ITA 2013 : part the third

I think this is the end of my ITA blogging! But there were some issues that came up during the conference that may be of interest to some of the readers of this blog (although from anecdotal reports, there are many people who read but never comment, so I’m not sure what to do to encourage more discussions).

Networking Data Centers Randomly
Ankit Singla, Chi-Yao Hong, Brighten Godfrey, Alexandra Kolla, Lucian Popa
Brighten talked about using random graphs as a network topology for the interconnections within a data center. Intra-center traffic is exploding and the current hierarchical back-end topology is not very efficient. They propose wiring servers together using an expander graph and show that the resulting network has better throughput and us easier to incrementally expand. There are, of course, some physical issues (what about the spaghetti of cables?) but this approach seems quite promising.

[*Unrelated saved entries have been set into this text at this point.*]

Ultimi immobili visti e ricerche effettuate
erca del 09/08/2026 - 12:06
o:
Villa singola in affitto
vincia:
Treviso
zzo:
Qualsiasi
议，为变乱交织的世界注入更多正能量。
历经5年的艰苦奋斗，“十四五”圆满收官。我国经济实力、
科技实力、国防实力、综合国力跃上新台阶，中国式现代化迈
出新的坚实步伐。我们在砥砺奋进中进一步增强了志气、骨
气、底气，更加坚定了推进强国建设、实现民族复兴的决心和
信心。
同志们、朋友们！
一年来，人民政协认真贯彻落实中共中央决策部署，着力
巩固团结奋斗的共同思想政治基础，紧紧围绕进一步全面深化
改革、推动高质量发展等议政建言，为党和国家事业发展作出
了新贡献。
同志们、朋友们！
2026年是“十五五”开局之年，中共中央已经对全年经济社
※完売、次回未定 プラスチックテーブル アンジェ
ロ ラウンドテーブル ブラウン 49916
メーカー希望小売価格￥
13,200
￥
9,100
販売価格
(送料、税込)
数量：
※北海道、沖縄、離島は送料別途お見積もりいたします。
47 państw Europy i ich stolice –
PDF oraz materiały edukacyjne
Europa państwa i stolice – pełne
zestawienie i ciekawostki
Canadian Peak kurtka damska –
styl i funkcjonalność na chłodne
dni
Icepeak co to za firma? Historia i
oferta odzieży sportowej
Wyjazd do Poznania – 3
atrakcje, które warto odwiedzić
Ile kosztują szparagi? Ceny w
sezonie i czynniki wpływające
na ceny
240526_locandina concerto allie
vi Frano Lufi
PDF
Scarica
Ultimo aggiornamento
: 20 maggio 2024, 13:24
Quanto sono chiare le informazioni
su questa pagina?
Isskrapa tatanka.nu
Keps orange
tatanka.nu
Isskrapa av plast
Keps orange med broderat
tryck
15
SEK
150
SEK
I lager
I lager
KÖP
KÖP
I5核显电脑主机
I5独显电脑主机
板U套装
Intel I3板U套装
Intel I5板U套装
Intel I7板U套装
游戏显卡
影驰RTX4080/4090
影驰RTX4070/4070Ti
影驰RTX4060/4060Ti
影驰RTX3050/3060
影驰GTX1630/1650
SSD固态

Universal Outlier Detection
Sirin Nitinawarat, Yun Li, Venugopal Veeravalli
The “universal outlier detection” problem can be phrased as follows. Suppose we have two distributions, \mu and \pi on a discrete set \mathcal{Y}. We can observe random M-dimensional vectors Y where one coordinate has the outlier distribution \mu and the other coordinates are independently drawn according to \pi. We want to detect which coordinate is the outlier from repeated draws from the distribution. This is a sort of M-ary hypothesis test, and they look at the exponents achievable in this detection task without any knowledge of \mu and \pi.

On Stochastic Subgradient Mirror-Descent Algorithm with Weighted Averaging
Angelia Nedich
In mirror descent or other stochastic approximation-based optimization algorithms, sometimes taking the average of the iterates (or just the tail) can lead to better estimates because the randomness can get averaged out. The goal in this work was to produce algorithms which lead to more favorable tail-averaged estimates. To do this, we should really modify the algorithm itself and change the weight sequence. An open question is if the great convergence rates that they get are only in theory but also appear in implementations.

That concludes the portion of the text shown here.